Yüce Allah (cc), babamız Hz. Âdem’i (as) yaratıp bilgiyle donattıktan sonra bu bilgileri meleklere gösterdi. Melekler Hz. Âdem’e (as) öğretilen bu bilgilere şahit olduktan sonra ona hayran kaldılar ve daha önce Cenab-ı Hakk’ın yaratmak istediği halife (İnsan/Âdem) için “fesat çıkarmayı ve kan dökmeyi” yakıştırdıklarından dolayı bir nevi mahcubiyetlerini dile getirip şöyle dediler: “Seni tenzih ederiz! Bize öğrettiğinden başka hiçbir bilgimiz yoktur. En kâmil ilim ve hikmet sahibi şüphesiz sensin” cevabını verdiler. (Bakara Suresi 32)

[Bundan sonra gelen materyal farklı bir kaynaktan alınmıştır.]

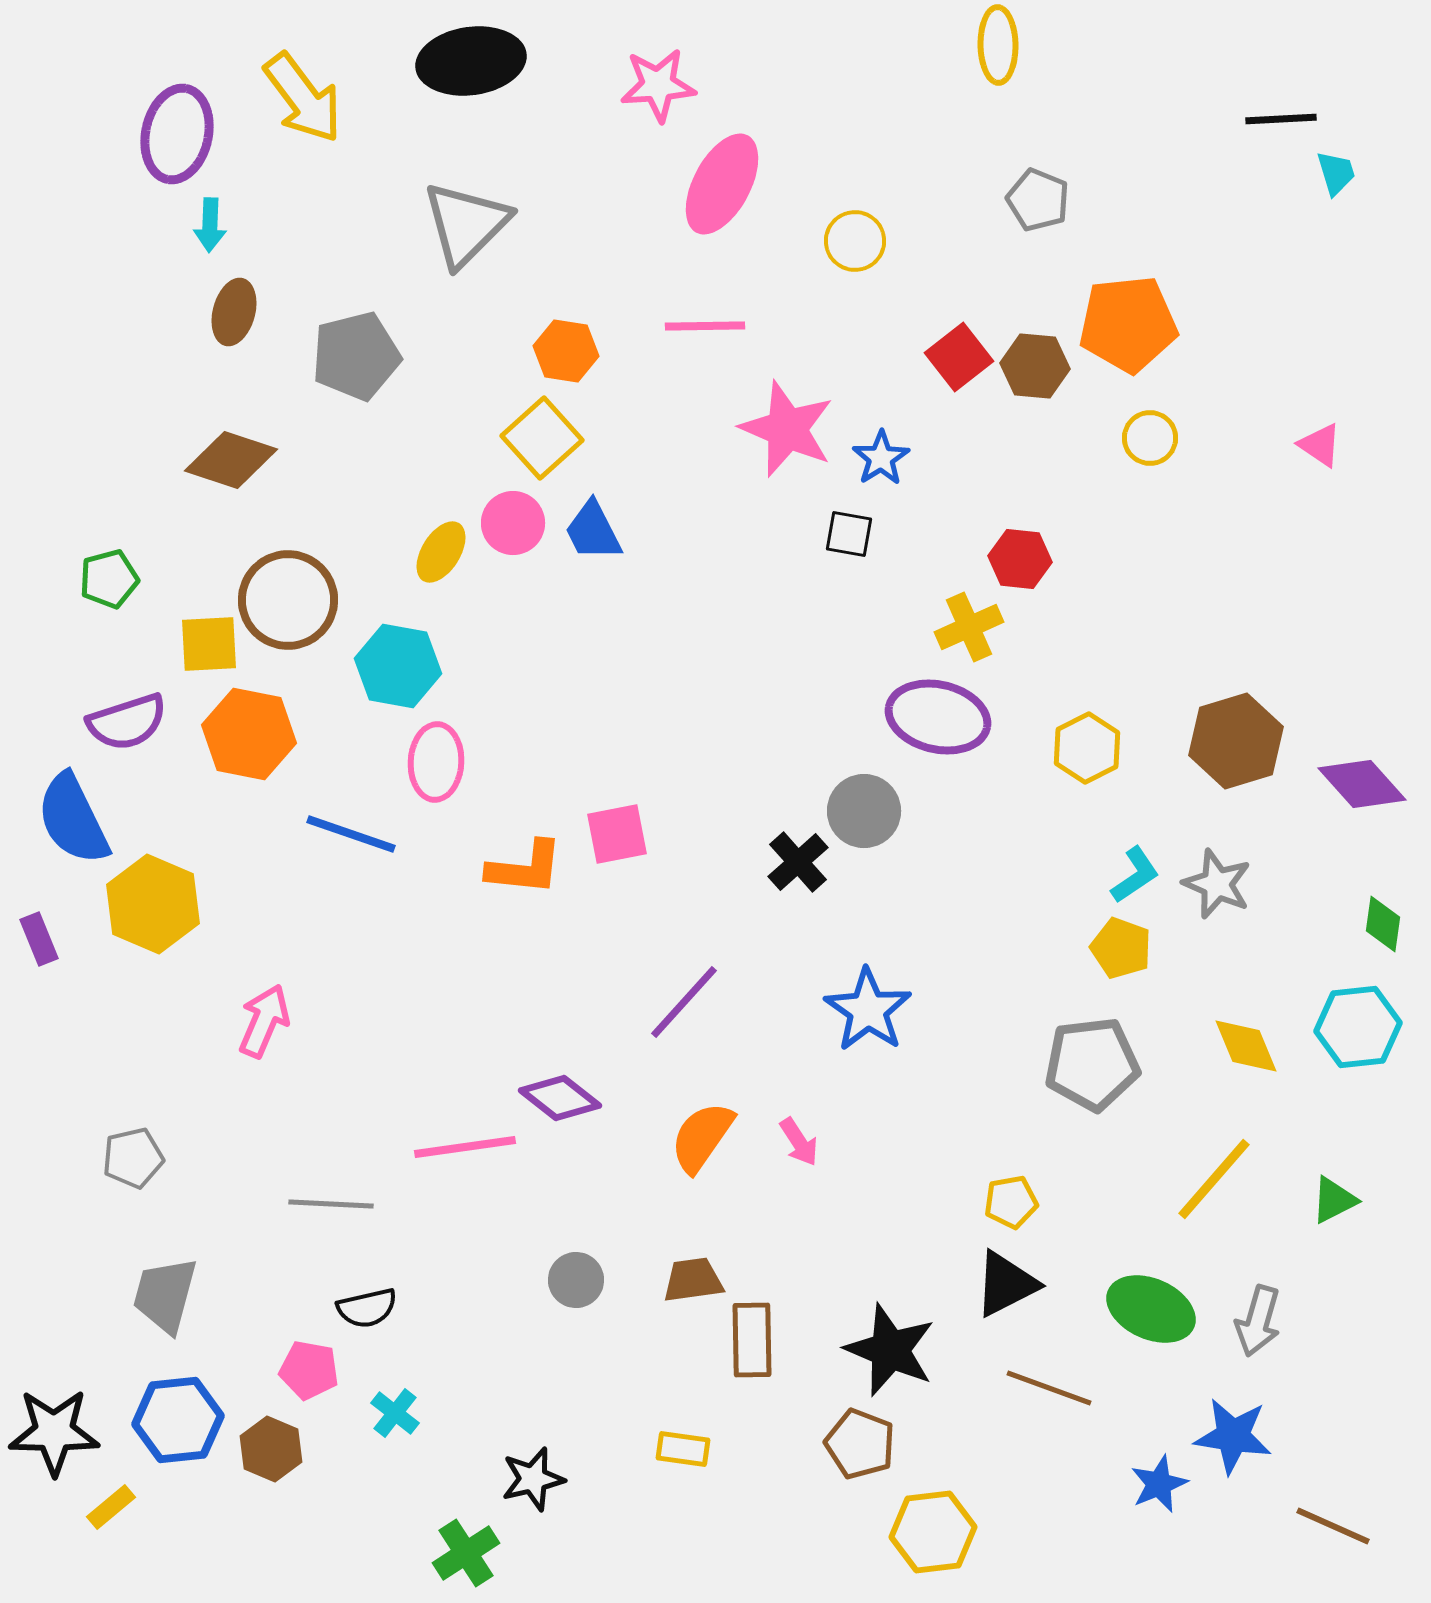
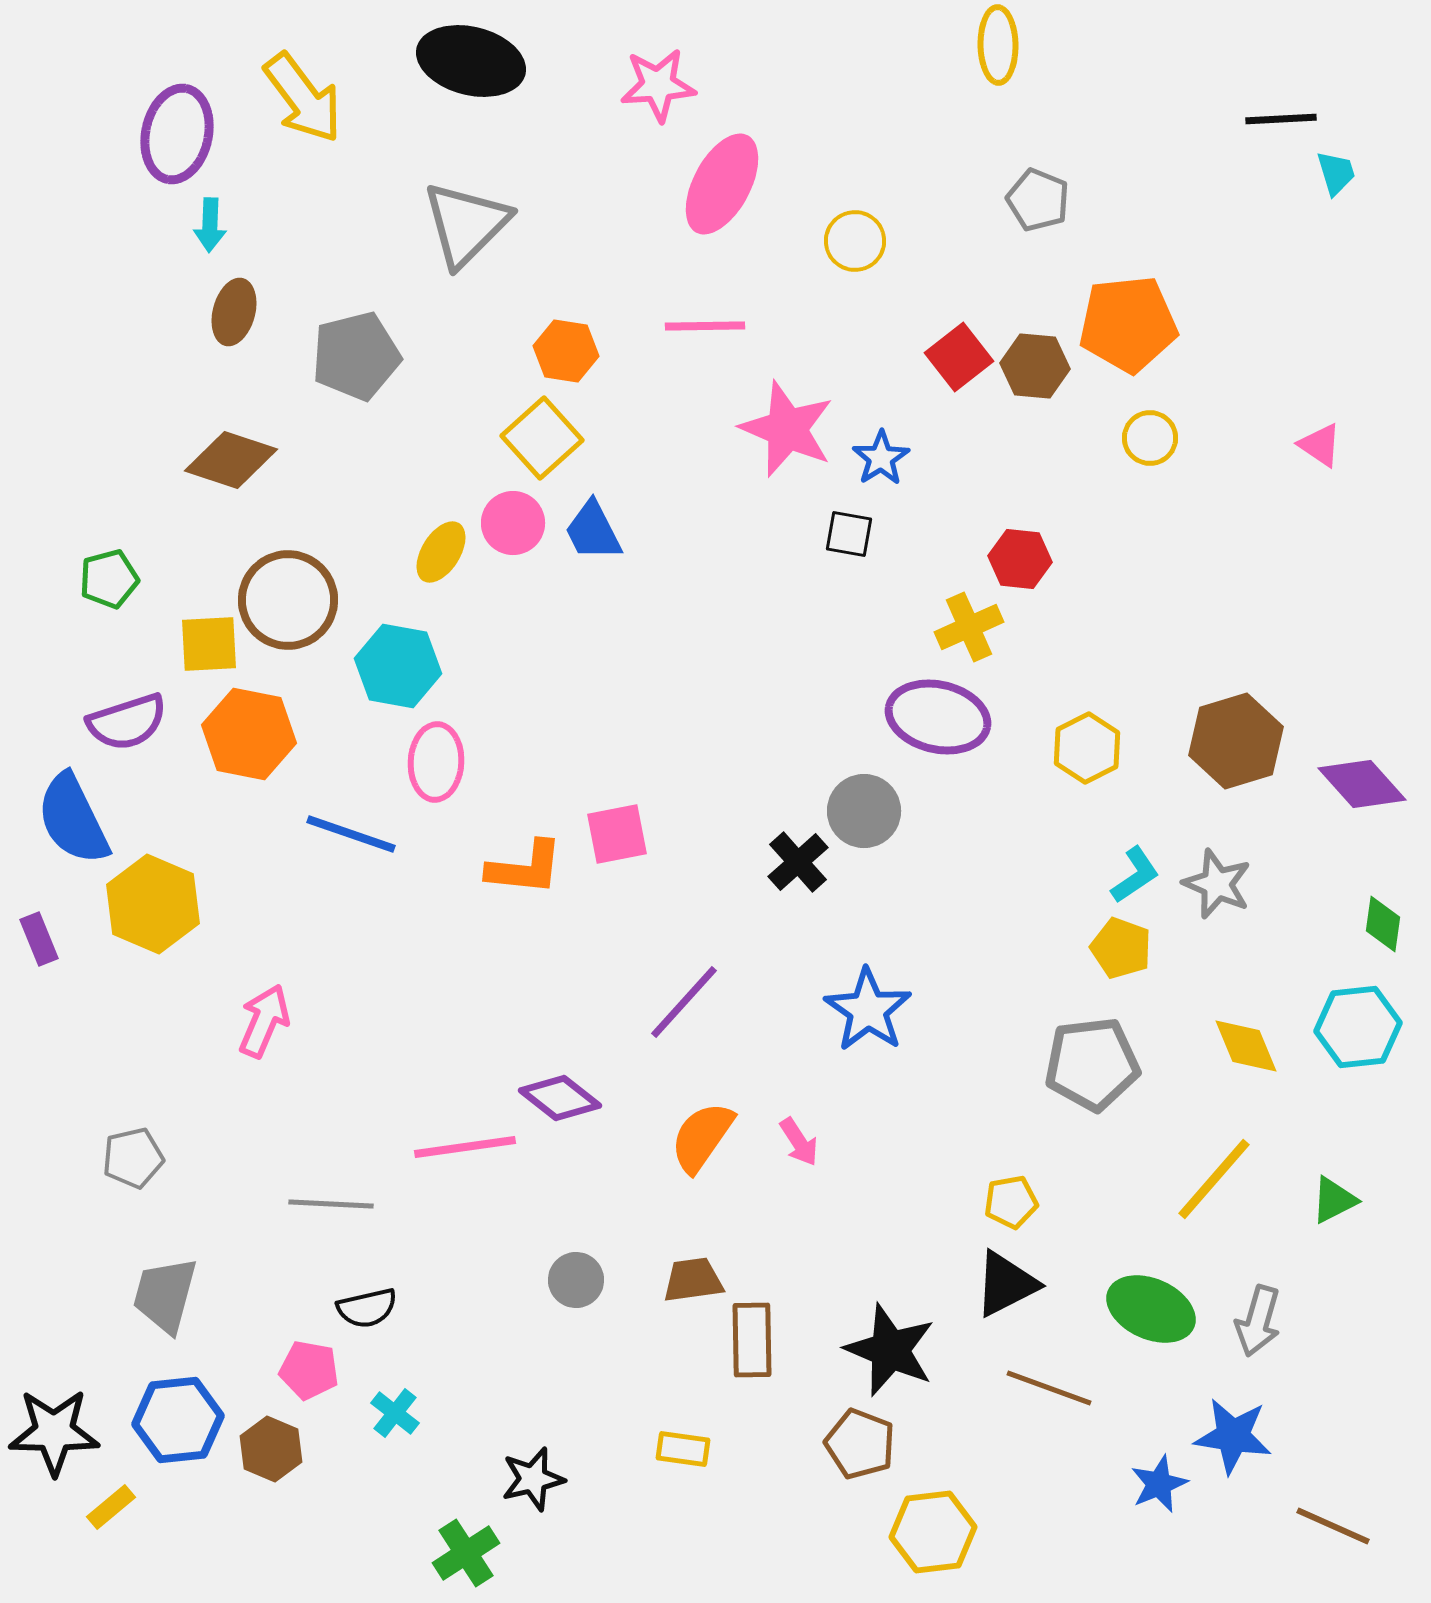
black ellipse at (471, 61): rotated 22 degrees clockwise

Rabbimiz Hz. Âdem’i (as) yeryüzüne gönderdikten sonra onu Peygamberlikle şereflendirdi ve daha önce ona bütün isimleri öğrettiği halde onu kitap/suhufla da destekledi. Yüce Mevla’mız, kulların Allah (cc) ile bağları kopmasın diye her dönem uyarıcı bir Peygamber gönderdi. Konuyla alakalı bir Âyette şöyle buyurulmuştur: “Doğrusu biz seni hak ile desteklenmiş bir müjdeleyici ve uyarıcı olarak gönderdik. Hiçbir ümmet yoktur ki içlerinden bir uyarıcı gelip geçmemiş olsun.” (Fatır Sûresi 24) İşte bu uyarıcı zincirinin son halkası Hz. Muhammed’dir. (s.a.v.) Ona gönderilen kitap ise kıyamete kadar bütün zamanları kapsayan, bütün insanlara ve cinlere gönderilen, hak ile batılı birbirinden ayıran yüce bir kitap olan Kur’an’ı Kerimdir.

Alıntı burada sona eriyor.